WHAT YOU NEED TO DO: Each line of the data must reappear exactly in your answer, with no images included.

RECORDS FOR THIS TASK:
..........
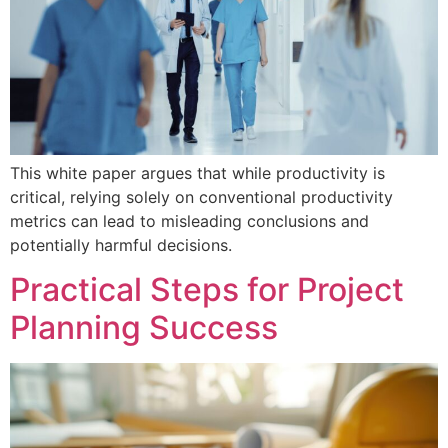
This white paper argues that while productivity is
critical, relying solely on conventional productivity
metrics can lead to misleading conclusions and
potentially harmful decisions.
Practical Steps for Project
Planning Success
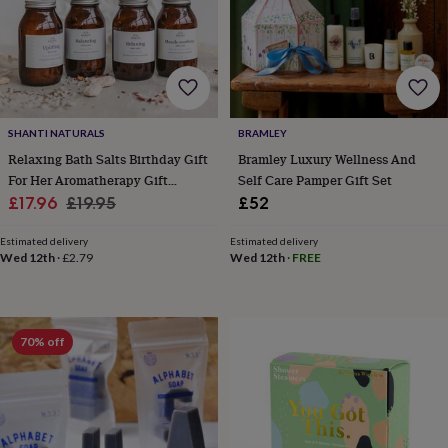
free
gifts
Vegan
gifts
Beginner’s
guide
to
matcha
5
food
trends
SHANTI NATURALS
BRAMLEY
for
Relaxing Bath Salts Birthday Gift
Bramley Luxury Wellness And
2026
Flowers
For Her Aromatherapy Gift
Self Care Pamper Gift Set
by
Sale
Scented With Organic Essential
Regular
£17.96
£19.95
£52
type
Indoor
Oils
price
price
house
Estimated delivery
Estimated delivery
plants
Terrariums
Games
Wed 12th
·
£2.79
Wed 12th
·
FREE
&
hobbies
Art
supplies
Books
Creative
kits
Card
making
Crochet
Cross
70% off
stitch
Embroidery
Knitting
Sewing
Gadgets
&
technology
Cable
&
headphone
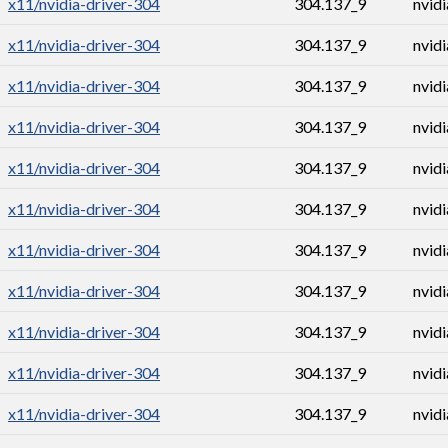
x11/nvidia-driver-304
304.137_9
nvid
x11/nvidia-driver-304
304.137_9
nvid
x11/nvidia-driver-304
304.137_9
nvid
x11/nvidia-driver-304
304.137_9
nvid
x11/nvidia-driver-304
304.137_9
nvid
x11/nvidia-driver-304
304.137_9
nvid
x11/nvidia-driver-304
304.137_9
nvid
x11/nvidia-driver-304
304.137_9
nvid
x11/nvidia-driver-304
304.137_9
nvid
x11/nvidia-driver-304
304.137_9
nvid
x11/nvidia-driver-304
304.137_9
nvid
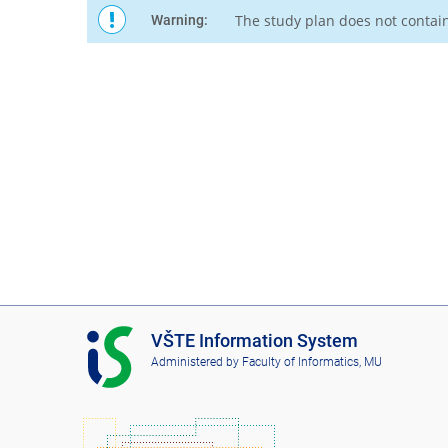
The study plan does not contai
Warning:
I
VŠTE Information System
S
Administered by
Faculty of Informatics, MU
V
Š
T
E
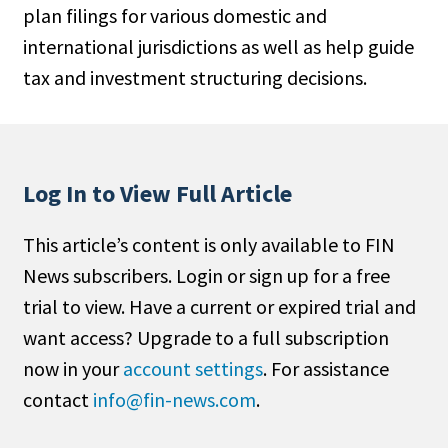
plan filings for various domestic and
People Moves
international jurisdictions as well as help guide
Industry News
tax and investment structuring decisions.
Type
Public
Non-Profit
Log In to View Full Article
Search
This article’s content is only available to FIN
News subscribers. Login or sign up for a free
All
trial to view. Have a current or expired trial and
Administrator/Record Keeper
want access? Upgrade to a full subscription
Alternatives
now in your
account settings
. For assistance
Asset Study/Review
contact
info@fin-news.com
.
Cash/Currency
Consultant/OCIO/Discretionary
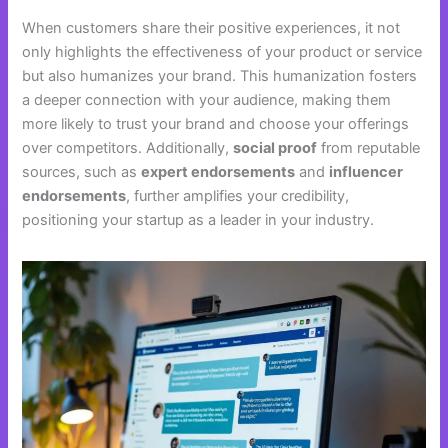
When customers share their positive experiences, it not
only highlights the effectiveness of your product or service
but also humanizes your brand. This humanization fosters
a deeper connection with your audience, making them
more likely to trust your brand and choose your offerings
over competitors. Additionally,
social proof
from reputable
sources, such as
expert endorsements
and
influencer
endorsements
, further amplifies your credibility,
positioning your startup as a leader in your industry.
..........
OUTPUT OF THE EXERCISE:
This white paper argues that while productivity is
critical, relying solely on conventional productivity
metrics can lead to misleading conclusions and
potentially harmful decisions.
Practical Steps for Project
Planning Success
free
gifts
Vegan
gifts
Beginner’s
guide
to
matcha
5
food
trends
SHANTI NATURALS
BRAMLEY
for
Relaxing Bath Salts Birthday Gift
Bramley Luxury Wellness And
2026
Flowers
For Her Aromatherapy Gift
Self Care Pamper Gift Set
by
Sale
Scented With Organic Essential
Regular
£17.96
£19.95
£52
type
Indoor
Oils
price
price
house
Estimated delivery
Estimated delivery
plants
Terrariums
Games
Wed 12th
·
£2.79
Wed 12th
·
FREE
&
hobbies
Art
supplies
Books
Creative
kits
Card
making
Crochet
Cross
70% off
stitch
Embroidery
Knitting
Sewing
Gadgets
&
technology
Cable
&
headphone
x11/nvidia-driver-304
304.137_9
nvid
x11/nvidia-driver-304
304.137_9
nvid
x11/nvidia-driver-304
304.137_9
nvid
x11/nvidia-driver-304
304.137_9
nvid
x11/nvidia-driver-304
304.137_9
nvid
x11/nvidia-driver-304
304.137_9
nvid
x11/nvidia-driver-304
304.137_9
nvid
x11/nvidia-driver-304
304.137_9
nvid
x11/nvidia-driver-304
304.137_9
nvid
x11/nvidia-driver-304
304.137_9
nvid
x11/nvidia-driver-304
304.137_9
nvid
The study plan does not contai
Warning:
I
VŠTE Information System
S
Administered by
Faculty of Informatics, MU
V
Š
T
E
plan filings for various domestic and
People Moves
international jurisdictions as well as help guide
Industry News
tax and investment structuring decisions.
Type
Public
Non-Profit
Log In to View Full Article
Search
This article’s content is only available to FIN
News subscribers. Login or sign up for a free
All
trial to view. Have a current or expired trial and
Administrator/Record Keeper
want access? Upgrade to a full subscription
Alternatives
now in your
account settings
. For assistance
Asset Study/Review
contact
info@fin-news.com
.
Cash/Currency
Consultant/OCIO/Discretionary
When customers share their positive experiences, it not
only highlights the effectiveness of your product or service
but also humanizes your brand. This humanization fosters
a deeper connection with your audience, making them
more likely to trust your brand and choose your offerings
over competitors. Additionally,
social proof
from reputable
sources, such as
expert endorsements
and
influencer
endorsements
, further amplifies your credibility,
positioning your startup as a leader in your industry.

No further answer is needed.